Begin at the line containing "Kaikki hinnat ALV" and end at the final line of the entries. Please reproduce those lines exactly.

§ **EXCERPTED RECORDS**
········
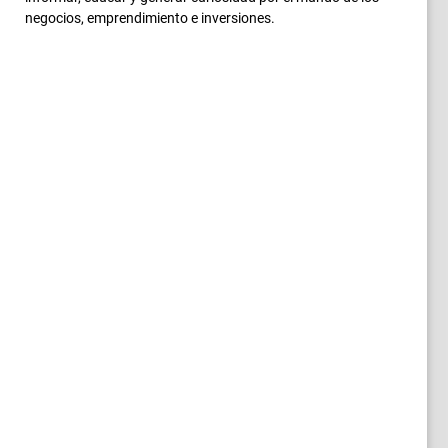
negocios, emprendimiento e inversiones.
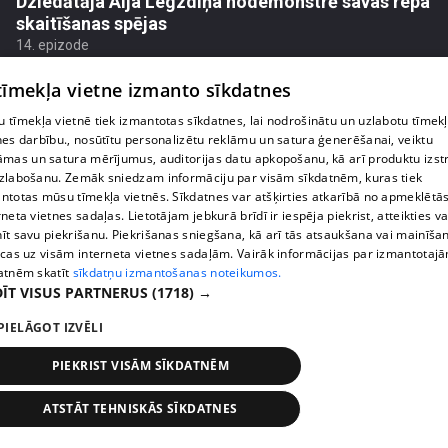
Dziedātāja Aija Legzdiņa nodemonstrē savas repa
skaitīšanas spējas
14. epizode
 tīmekļa vietne izmanto sīkdatnes
 tīmekļa vietnē tiek izmantotas sīkdatnes, lai nodrošinātu un uzlabotu tīmek
nes darbību., nosūtītu personalizētu reklāmu un satura ģenerēšanai, veiktu
āmas un satura mērījumus, auditorijas datu apkopošanu, kā arī produktu izst
zlabošanu. Zemāk sniedzam informāciju par visām sīkdatnēm, kuras tiek
ntotas mūsu tīmekļa vietnēs. Sīkdatnes var atšķirties atkarībā no apmeklētā
rneta vietnes sadaļas. Lietotājam jebkurā brīdī ir iespēja piekrist, atteikties va
īt savu piekrišanu. Piekrišanas sniegšana, kā arī tās atsaukšana vai mainīša
ecas uz visām interneta vietnes sadaļām. Vairāk informācijas par izmantotaj
atnēm skatīt
sīkdatņu izmantošanas noteikumos.
ĪT VISUS PARTNERUS
(1718) →
pirms 2 gadiem, 5 mēnešiem
00:45:52
PIELĀGOT IZVĒLI
Deniss Ševeļovs atklāj, ka vārdu salikums "modes
mākslinieks" viņam uzdzen vēmienu
PIEKRIST VISĀM SĪKDATNĒM
13. epizode
ATSTĀT TEHNISKĀS SĪKDATNES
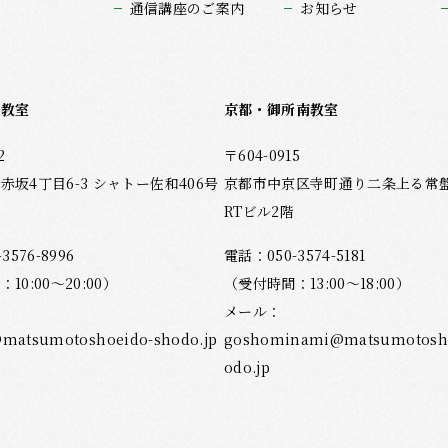
通信講座のご案内
お知らせ
坂教室
京都・御所南教室
2
〒604-0915
赤坂4丁目6-3 シャトー佐和406号
京都市中京区寺町通り二条上る常盤木
RTビル2階
-3576-8996
電話：
050-3574-5181
10:00～20:00）
（受付時間：13:00～18:00）
メール：
matsumotoshoeido-shodo.jp
goshominami@matsumotosho
odo.jp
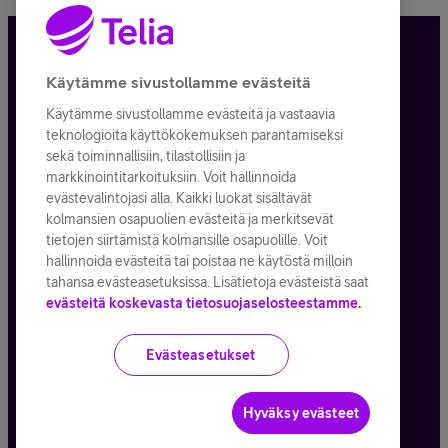
Tietosuoja ja -turva
Käytämme sivustollamme evästeitä
Käytämme sivustollamme evästeitä ja vastaavia
Tilauksen peruuttaminen
teknologioita käyttökokemuksen parantamiseksi
sekä toiminnallisiin, tilastollisiin ja
Käyttöehdot
markkinointitarkoituksiin. Voit hallinnoida
evästevalintojasi alla. Kaikki luokat sisältävät
Evästeiden käyttö
kolmansien osapuolien evästeitä ja merkitsevät
tietojen siirtämistä kolmansille osapuolille. Voit
Toimitusehdot ja palvelukuvaukset
hallinnoida evästeitä tai poistaa ne käytöstä milloin
tahansa evästeasetuksissa. Lisätietoja evästeistä saat
evästeitä koskevasta tietosuojaselosteestamme.
Kaikki hinnat ALV
25,5
%
Evästeasetukset
© Telia Company
2026
Hyväksy evästeet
········
§ **ANSWER AREA**
Kaikki hinnat ALV
25,5
%
Evästeasetukset
© Telia Company
2026
Hyväksy evästeet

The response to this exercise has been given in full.